Akka Streaming without backpressure
Recently I bumped into an interesting issue that started like this:
curl: (18) transfer closed with outstanding read data remaining
After googling a bit, it seems that the response entity was never reaching entirely the client issuing the request, therefore curl failed because it was expecting more data than received, and then the connection terminated.
How the hell can this ever happen?
It can happen when there is a network interruption somewhere between the client and the service, or when packets are dropped and never sent, therefore never received.
Internet facing services are many times just a gateway for some more services behind it, so it could happen anywhere. For example, a curl like:
could mean:
which means that one request might actually be processed by several services that will respond according to their responsibility:
- one pushes logs (Log Processing Service; yeah I know, this is not the proper way to collect logs)
- one takes care of the fraud and gives us the OK/KO to process the request (Fraud Detection Service)
- the other one builds and pushes the actual response (Streaming Data Service), after taking it first from the Data Source
Maybe the Data Source is the culprit. However, if you try to run curl on this service, it works perfectly. Surprisingly, the same curl on the Streaming Data Service doesn’t work. We see in the logs repeatedly the following warning coming from the Data Source service:
Dropping the new element because buffer is full and overflowStrategy is [DropHead]
Essentially, if we call Data Source directly, all good. If we call the Streaming Data Service, we get just some data + the warning message above.
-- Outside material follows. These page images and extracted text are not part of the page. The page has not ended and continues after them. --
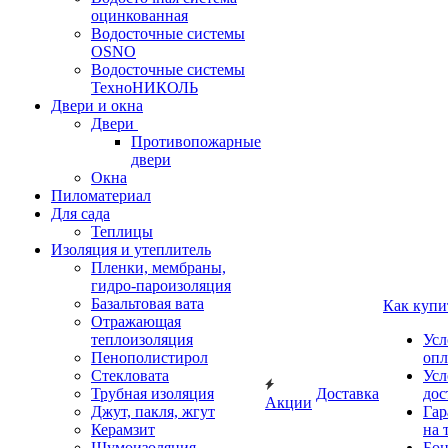
оцинкованная
Водосточные системы
OSNO
Водосточные системы
ТехноНИКОЛЬ
Двери и окна
Двери
Противопожарные
двери
Окна
Пиломатериал
Для сада
Теплицы
Изоляция и утеплитель
Пленки, мембраны,
гидро-пароизоляция
Базальтовая вата
Как купи
Отражающая
теплоизоляция
Усл
Пенополистирол
опл
Стекловата
Усл
Трубная изоляция
Доставка
дос
Акции
Джут, пакля, жгут
Гар
Керамзит
на 
Шумоизоляция
Бон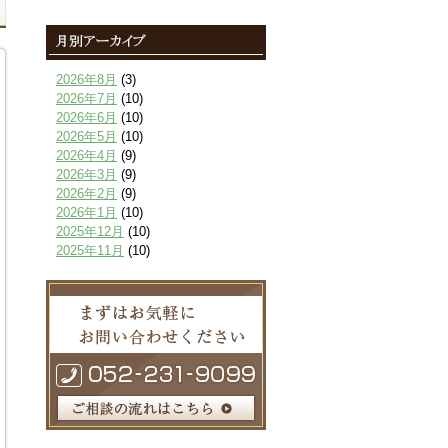
2026年8月
(3)
2026年7月
(10)
2026年6月
(10)
2026年5月
(10)
2026年4月
(9)
2026年3月
(9)
2026年2月
(9)
2026年1月
(10)
2025年12月
(10)
2025年11月
(10)
2025年10月
(9)
2025年9月
(9)
2025年8月
(9)
2025年7月
(10)
2025年6月
(10)
2025年5月
(10)
2025年4月
(10)
2025年3月
(10)
2025年2月
(8)
2025年1月
(8)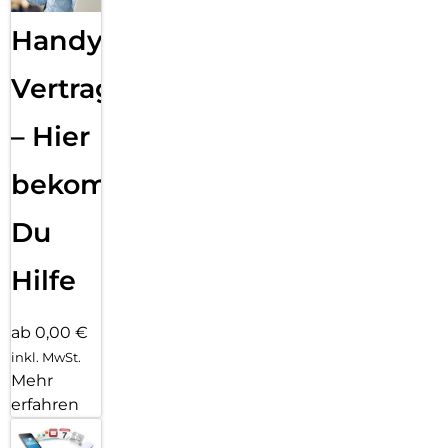
Handy
Vertragsabwicklung
– Hier
bekommst
Du
Hilfe
ab 0,00 €
inkl. MwSt.
Mehr
erfahren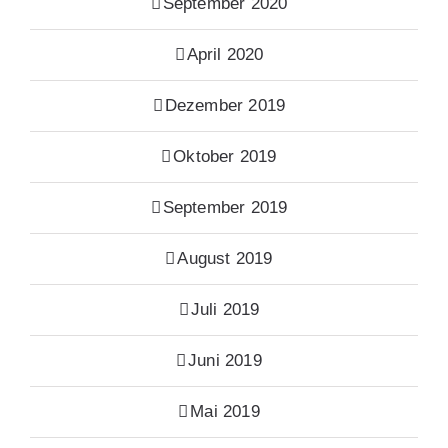
September 2020
April 2020
Dezember 2019
Oktober 2019
September 2019
August 2019
Juli 2019
Juni 2019
Mai 2019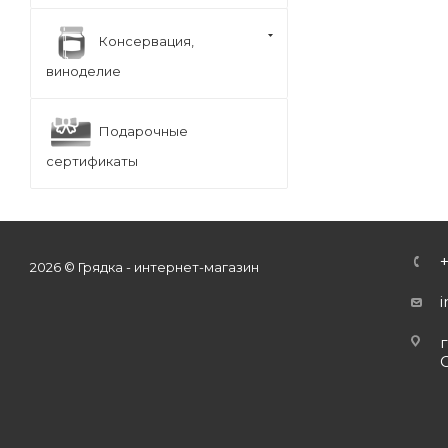
Консервация,
виноделие
Подарочные
сертификаты
2026 © Грядка - интернет-магазин
г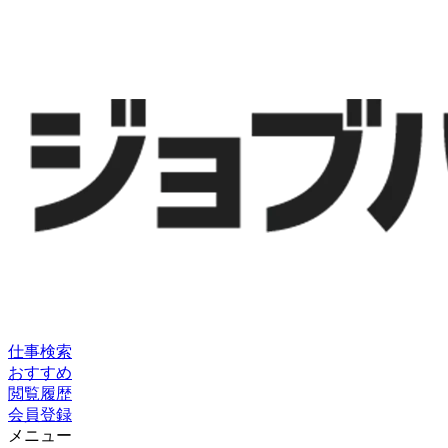
仕事検索
おすすめ
閲覧履歴
会員登録
メニュー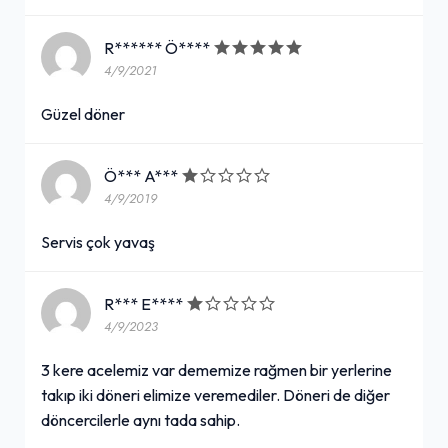
R****** Ö****
4/9/2021
Güzel döner
Ö*** A***
4/9/2019
Servis çok yavaş
R*** E****
4/9/2023
3 kere acelemiz var dememize rağmen bir yerlerine
takıp iki döneri elimize veremediler. Döneri de diğer
döncercilerle aynı tada sahip.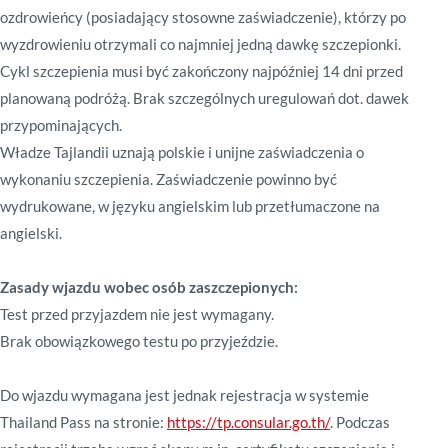
ozdrowieńcy (posiadający stosowne zaświadczenie), którzy po
wyzdrowieniu otrzymali co najmniej jedną dawkę szczepionki.
Cykl szczepienia musi być zakończony najpóźniej 14 dni przed
planowaną podróżą. Brak szczególnych uregulowań dot. dawek
przypominających.
Władze Tajlandii uznają polskie i unijne zaświadczenia o
wykonaniu szczepienia. Zaświadczenie powinno być
wydrukowane, w języku angielskim lub przetłumaczone na
angielski.
Zasady wjazdu wobec osób zaszczepionych:
Test przed przyjazdem nie jest wymagany.
Brak obowiązkowego testu po przyjeździe.
Do wjazdu wymagana jest jednak rejestracja w systemie
Thailand Pass na stronie:
https://tp.consular.go.th/
. Podczas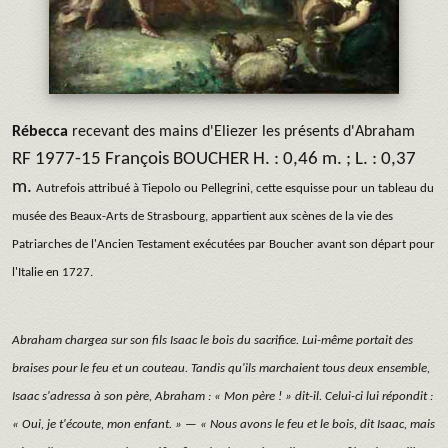
Rébecca
recevant des mains d'Eliezer les présents d'Abraham
RF 1977-15 François BOUCHER H. : 0,46 m. ; L. : 0,37
m.
Autrefois attribué à Tiepolo ou Pellegrini, cette esquisse pour un tableau du
musée des Beaux-Arts de Strasbourg, appartient aux scènes de la vie des
Patriarches de l'Ancien Testament exécutées par Boucher avant son départ pour
l'Italie en 1727.
Abraham chargea sur son fils Isaac le bois du sacrifice. Lui-même portait des
braises pour le feu et un couteau. Tandis qu'ils marchaient tous deux ensemble,
Isaac s'adressa à son père, Abraham : « Mon père ! » dit-il. Celui-ci lui répondit :
« Oui, je t'écoute, mon enfant. » — « Nous avons le feu et le bois, dit Isaac, mais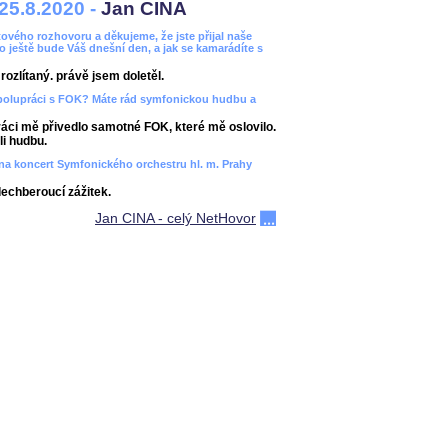
25.8.2020 -
Jan CINA
ového rozhovoru a děkujeme, že jste přijal naše
bo ještě bude Váš dnešní den, a jak se kamarádíte s
ozlítaný. právě jsem doletěl.
spolupráci s FOK? Máte rád symfonickou hudbu a
áci mě přivedlo samotné FOK, které mě oslovilo.
i hudbu.
ít na koncert Symfonického orchestru hl. m. Prahy
dechberoucí zážitek.
Jan CINA - celý NetHovor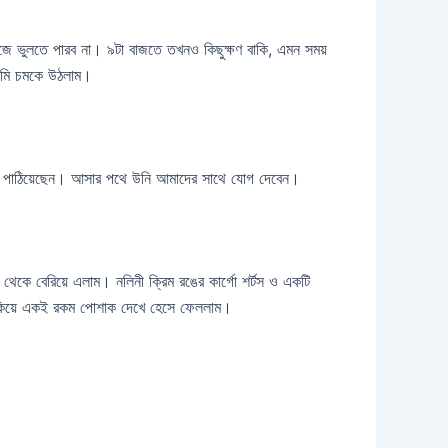
ভুলতে পারব না। ৯টা বাজতে তখনও কিছুক্ষণ বাকি, এমন সময়
 আমি চমকে উঠলাম।
 পাঠিয়েছেন। আসার পথে উনি আমাদের সাথে যোগ দেবেন।
কে বেরিয়ে এলাম। নলিনী ক্রিম রঙের কার্গো শর্টস ও একটি
াকিয়ে একই রকম পোশাক দেখে হেসে ফেললাম।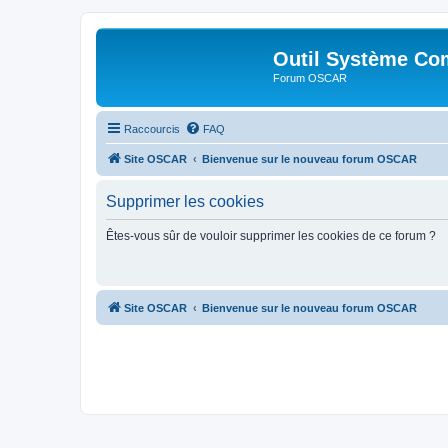
Outil Système Co
Forum OSCAR
Raccourcis
FAQ
Site OSCAR
Bienvenue sur le nouveau forum OSCAR
Supprimer les cookies
Êtes-vous sûr de vouloir supprimer les cookies de ce forum ?
Site OSCAR
Bienvenue sur le nouveau forum OSCAR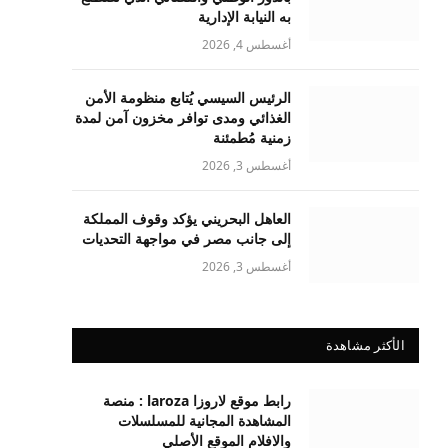
به النيابة الإدارية
أغسطس 4, 2026
الرئيس السيسي يُتابع منظومة الأمن
الغذائي ومدى توافر مخزون آمن لمدة
زمنية مُطمئنة
أغسطس 3, 2026
العاهل البحريني يؤكد وقوف المملكة
إلى جانب مصر في مواجهة التحديات
أغسطس 3, 2026
الأكثر مشاهدة
رابط موقع لاروزا laroza : منصة
المشاهدة المجانية للمسلسلات
والافلام الموقع الأصلي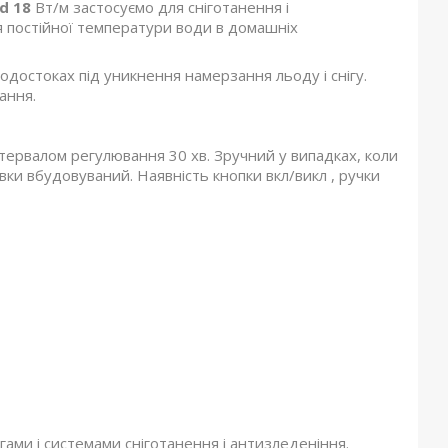
rd 18
Вт/м застосуємо для сніготанення і
я постійної температури води в домашніх
водостоках під уникнення намерзання льоду і снігу.
ання.
тервалом регулювання 30 хв. Зручний у випадках, коли
ки вбудовуваний. Наявність кнопки вкл/викл , ручки
гами і системами сніготанення і антизледеніння.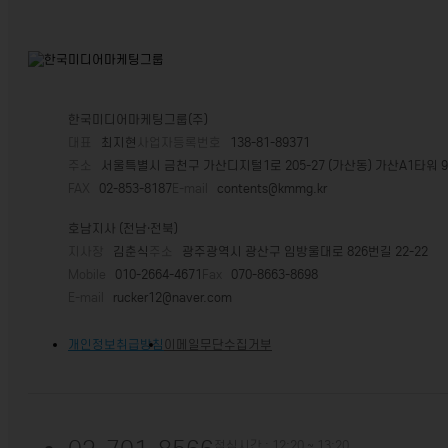
한국미디어마케팅그룹(주)
대표
최지현
사업자등록번호
138-81-89371
주소
서울특별시 금천구 가산디지털1로 205-27 (가산동) 가산A1타워 
FAX
02-853-8187
E-mail
contents@kmmg.kr
호남지사 (전남·전북)
지사장
김춘식
주소
광주광역시 광산구 임방울대로 826번길 22-22
Mobile
010-2664-4671
Fax
070-8663-8698
E-mail
rucker12@naver.com
개인정보취급방침
이메일무단수집거부
점심시간 : 12:20 ~ 13:20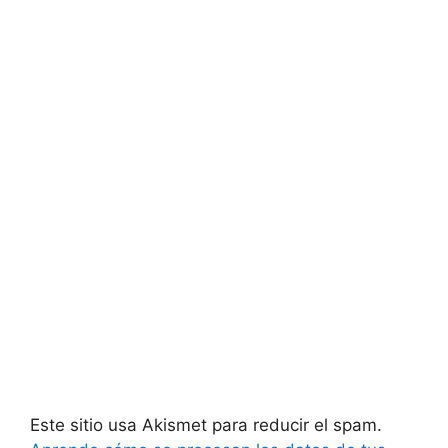
Este sitio usa Akismet para reducir el spam.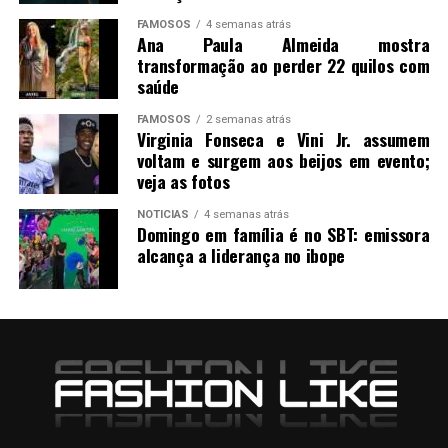
FAMOSOS
4 semanas atrás
Ana Paula Almeida mostra
transformação ao perder 22 quilos com
saúde
FAMOSOS
2 semanas atrás
Virginia Fonseca e Vini Jr. assumem
voltam e surgem aos beijos em evento;
veja as fotos
NOTICIAS
4 semanas atrás
Domingo em família é no SBT: emissora
alcança a liderança no ibope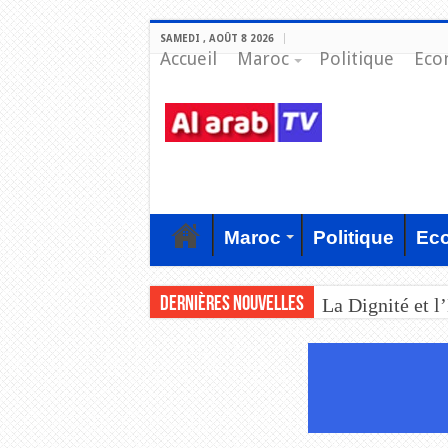
SAMEDI , AOÛT 8 2026
Accueil
Maroc
Politique
Eco
Maroc
Politique
Ec
Dernières nouvelles
La Dignité et l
We dig into the code, and we find that it’s using akka-http to transfer Chunked HTTP responses. The server side code does something like:
val route =
path("data") {
val data: Source[MessageType, NotUsed] = getData
complete(data)
}
Aha! Behind the scenes, the Source is created like:
Source.actorRef[Any](bufferSize, OverflowStrategy.dropHead)
and used somewhere else to receive and forward messages:
The MessageSender actor sends messages to the actorRef behind the Source. However, in this scenario, there is no way to tell the MessageSender to slow down. It just takes a short network problem between the Streaming Data Service and the Data Source to drop part of the response.
Our streaming application should take into consideration and respect the contract between producer and consumer, so that if the consumer is slow, the producer should not just push data.
One solution to this problem would be to use a Source.actorRefWithAck, so that the MessageSender would only send a message after receiving an Ack from the Source. In other cases, a Source.queue would be more appropriate, as it allows to buffer messages and to backpressure the producer by giving responses like Enqueued, etc.
For example, the code below tries to send the next piece of data every time the queue is able to enqueue the message sent.
override def preStart(): Unit = {
self ! DataToSend(initialData)
}
def receive: Receive = {
case data: DataToSend =>
queue.offer(x).map {
case QueueOfferResult.Enqueued => self ! data.next()
case QueueOfferResult.Dropped => // nothing to do
case QueueOfferResult.Failure(ex) => // handle failure
case QueueOfferResult.QueueClosed => // handle queue closed
}
}
This code should not be used for production* :) It’s just an example of what you can do with queue.offer(…).
Now our Streaming Data Service will be able to consume all messages, as the producer sends messages at the speed chosen by the consumer.
And the external curl will work out of the box, because all data will be transferred from one node to the other according to each consumer’s speed.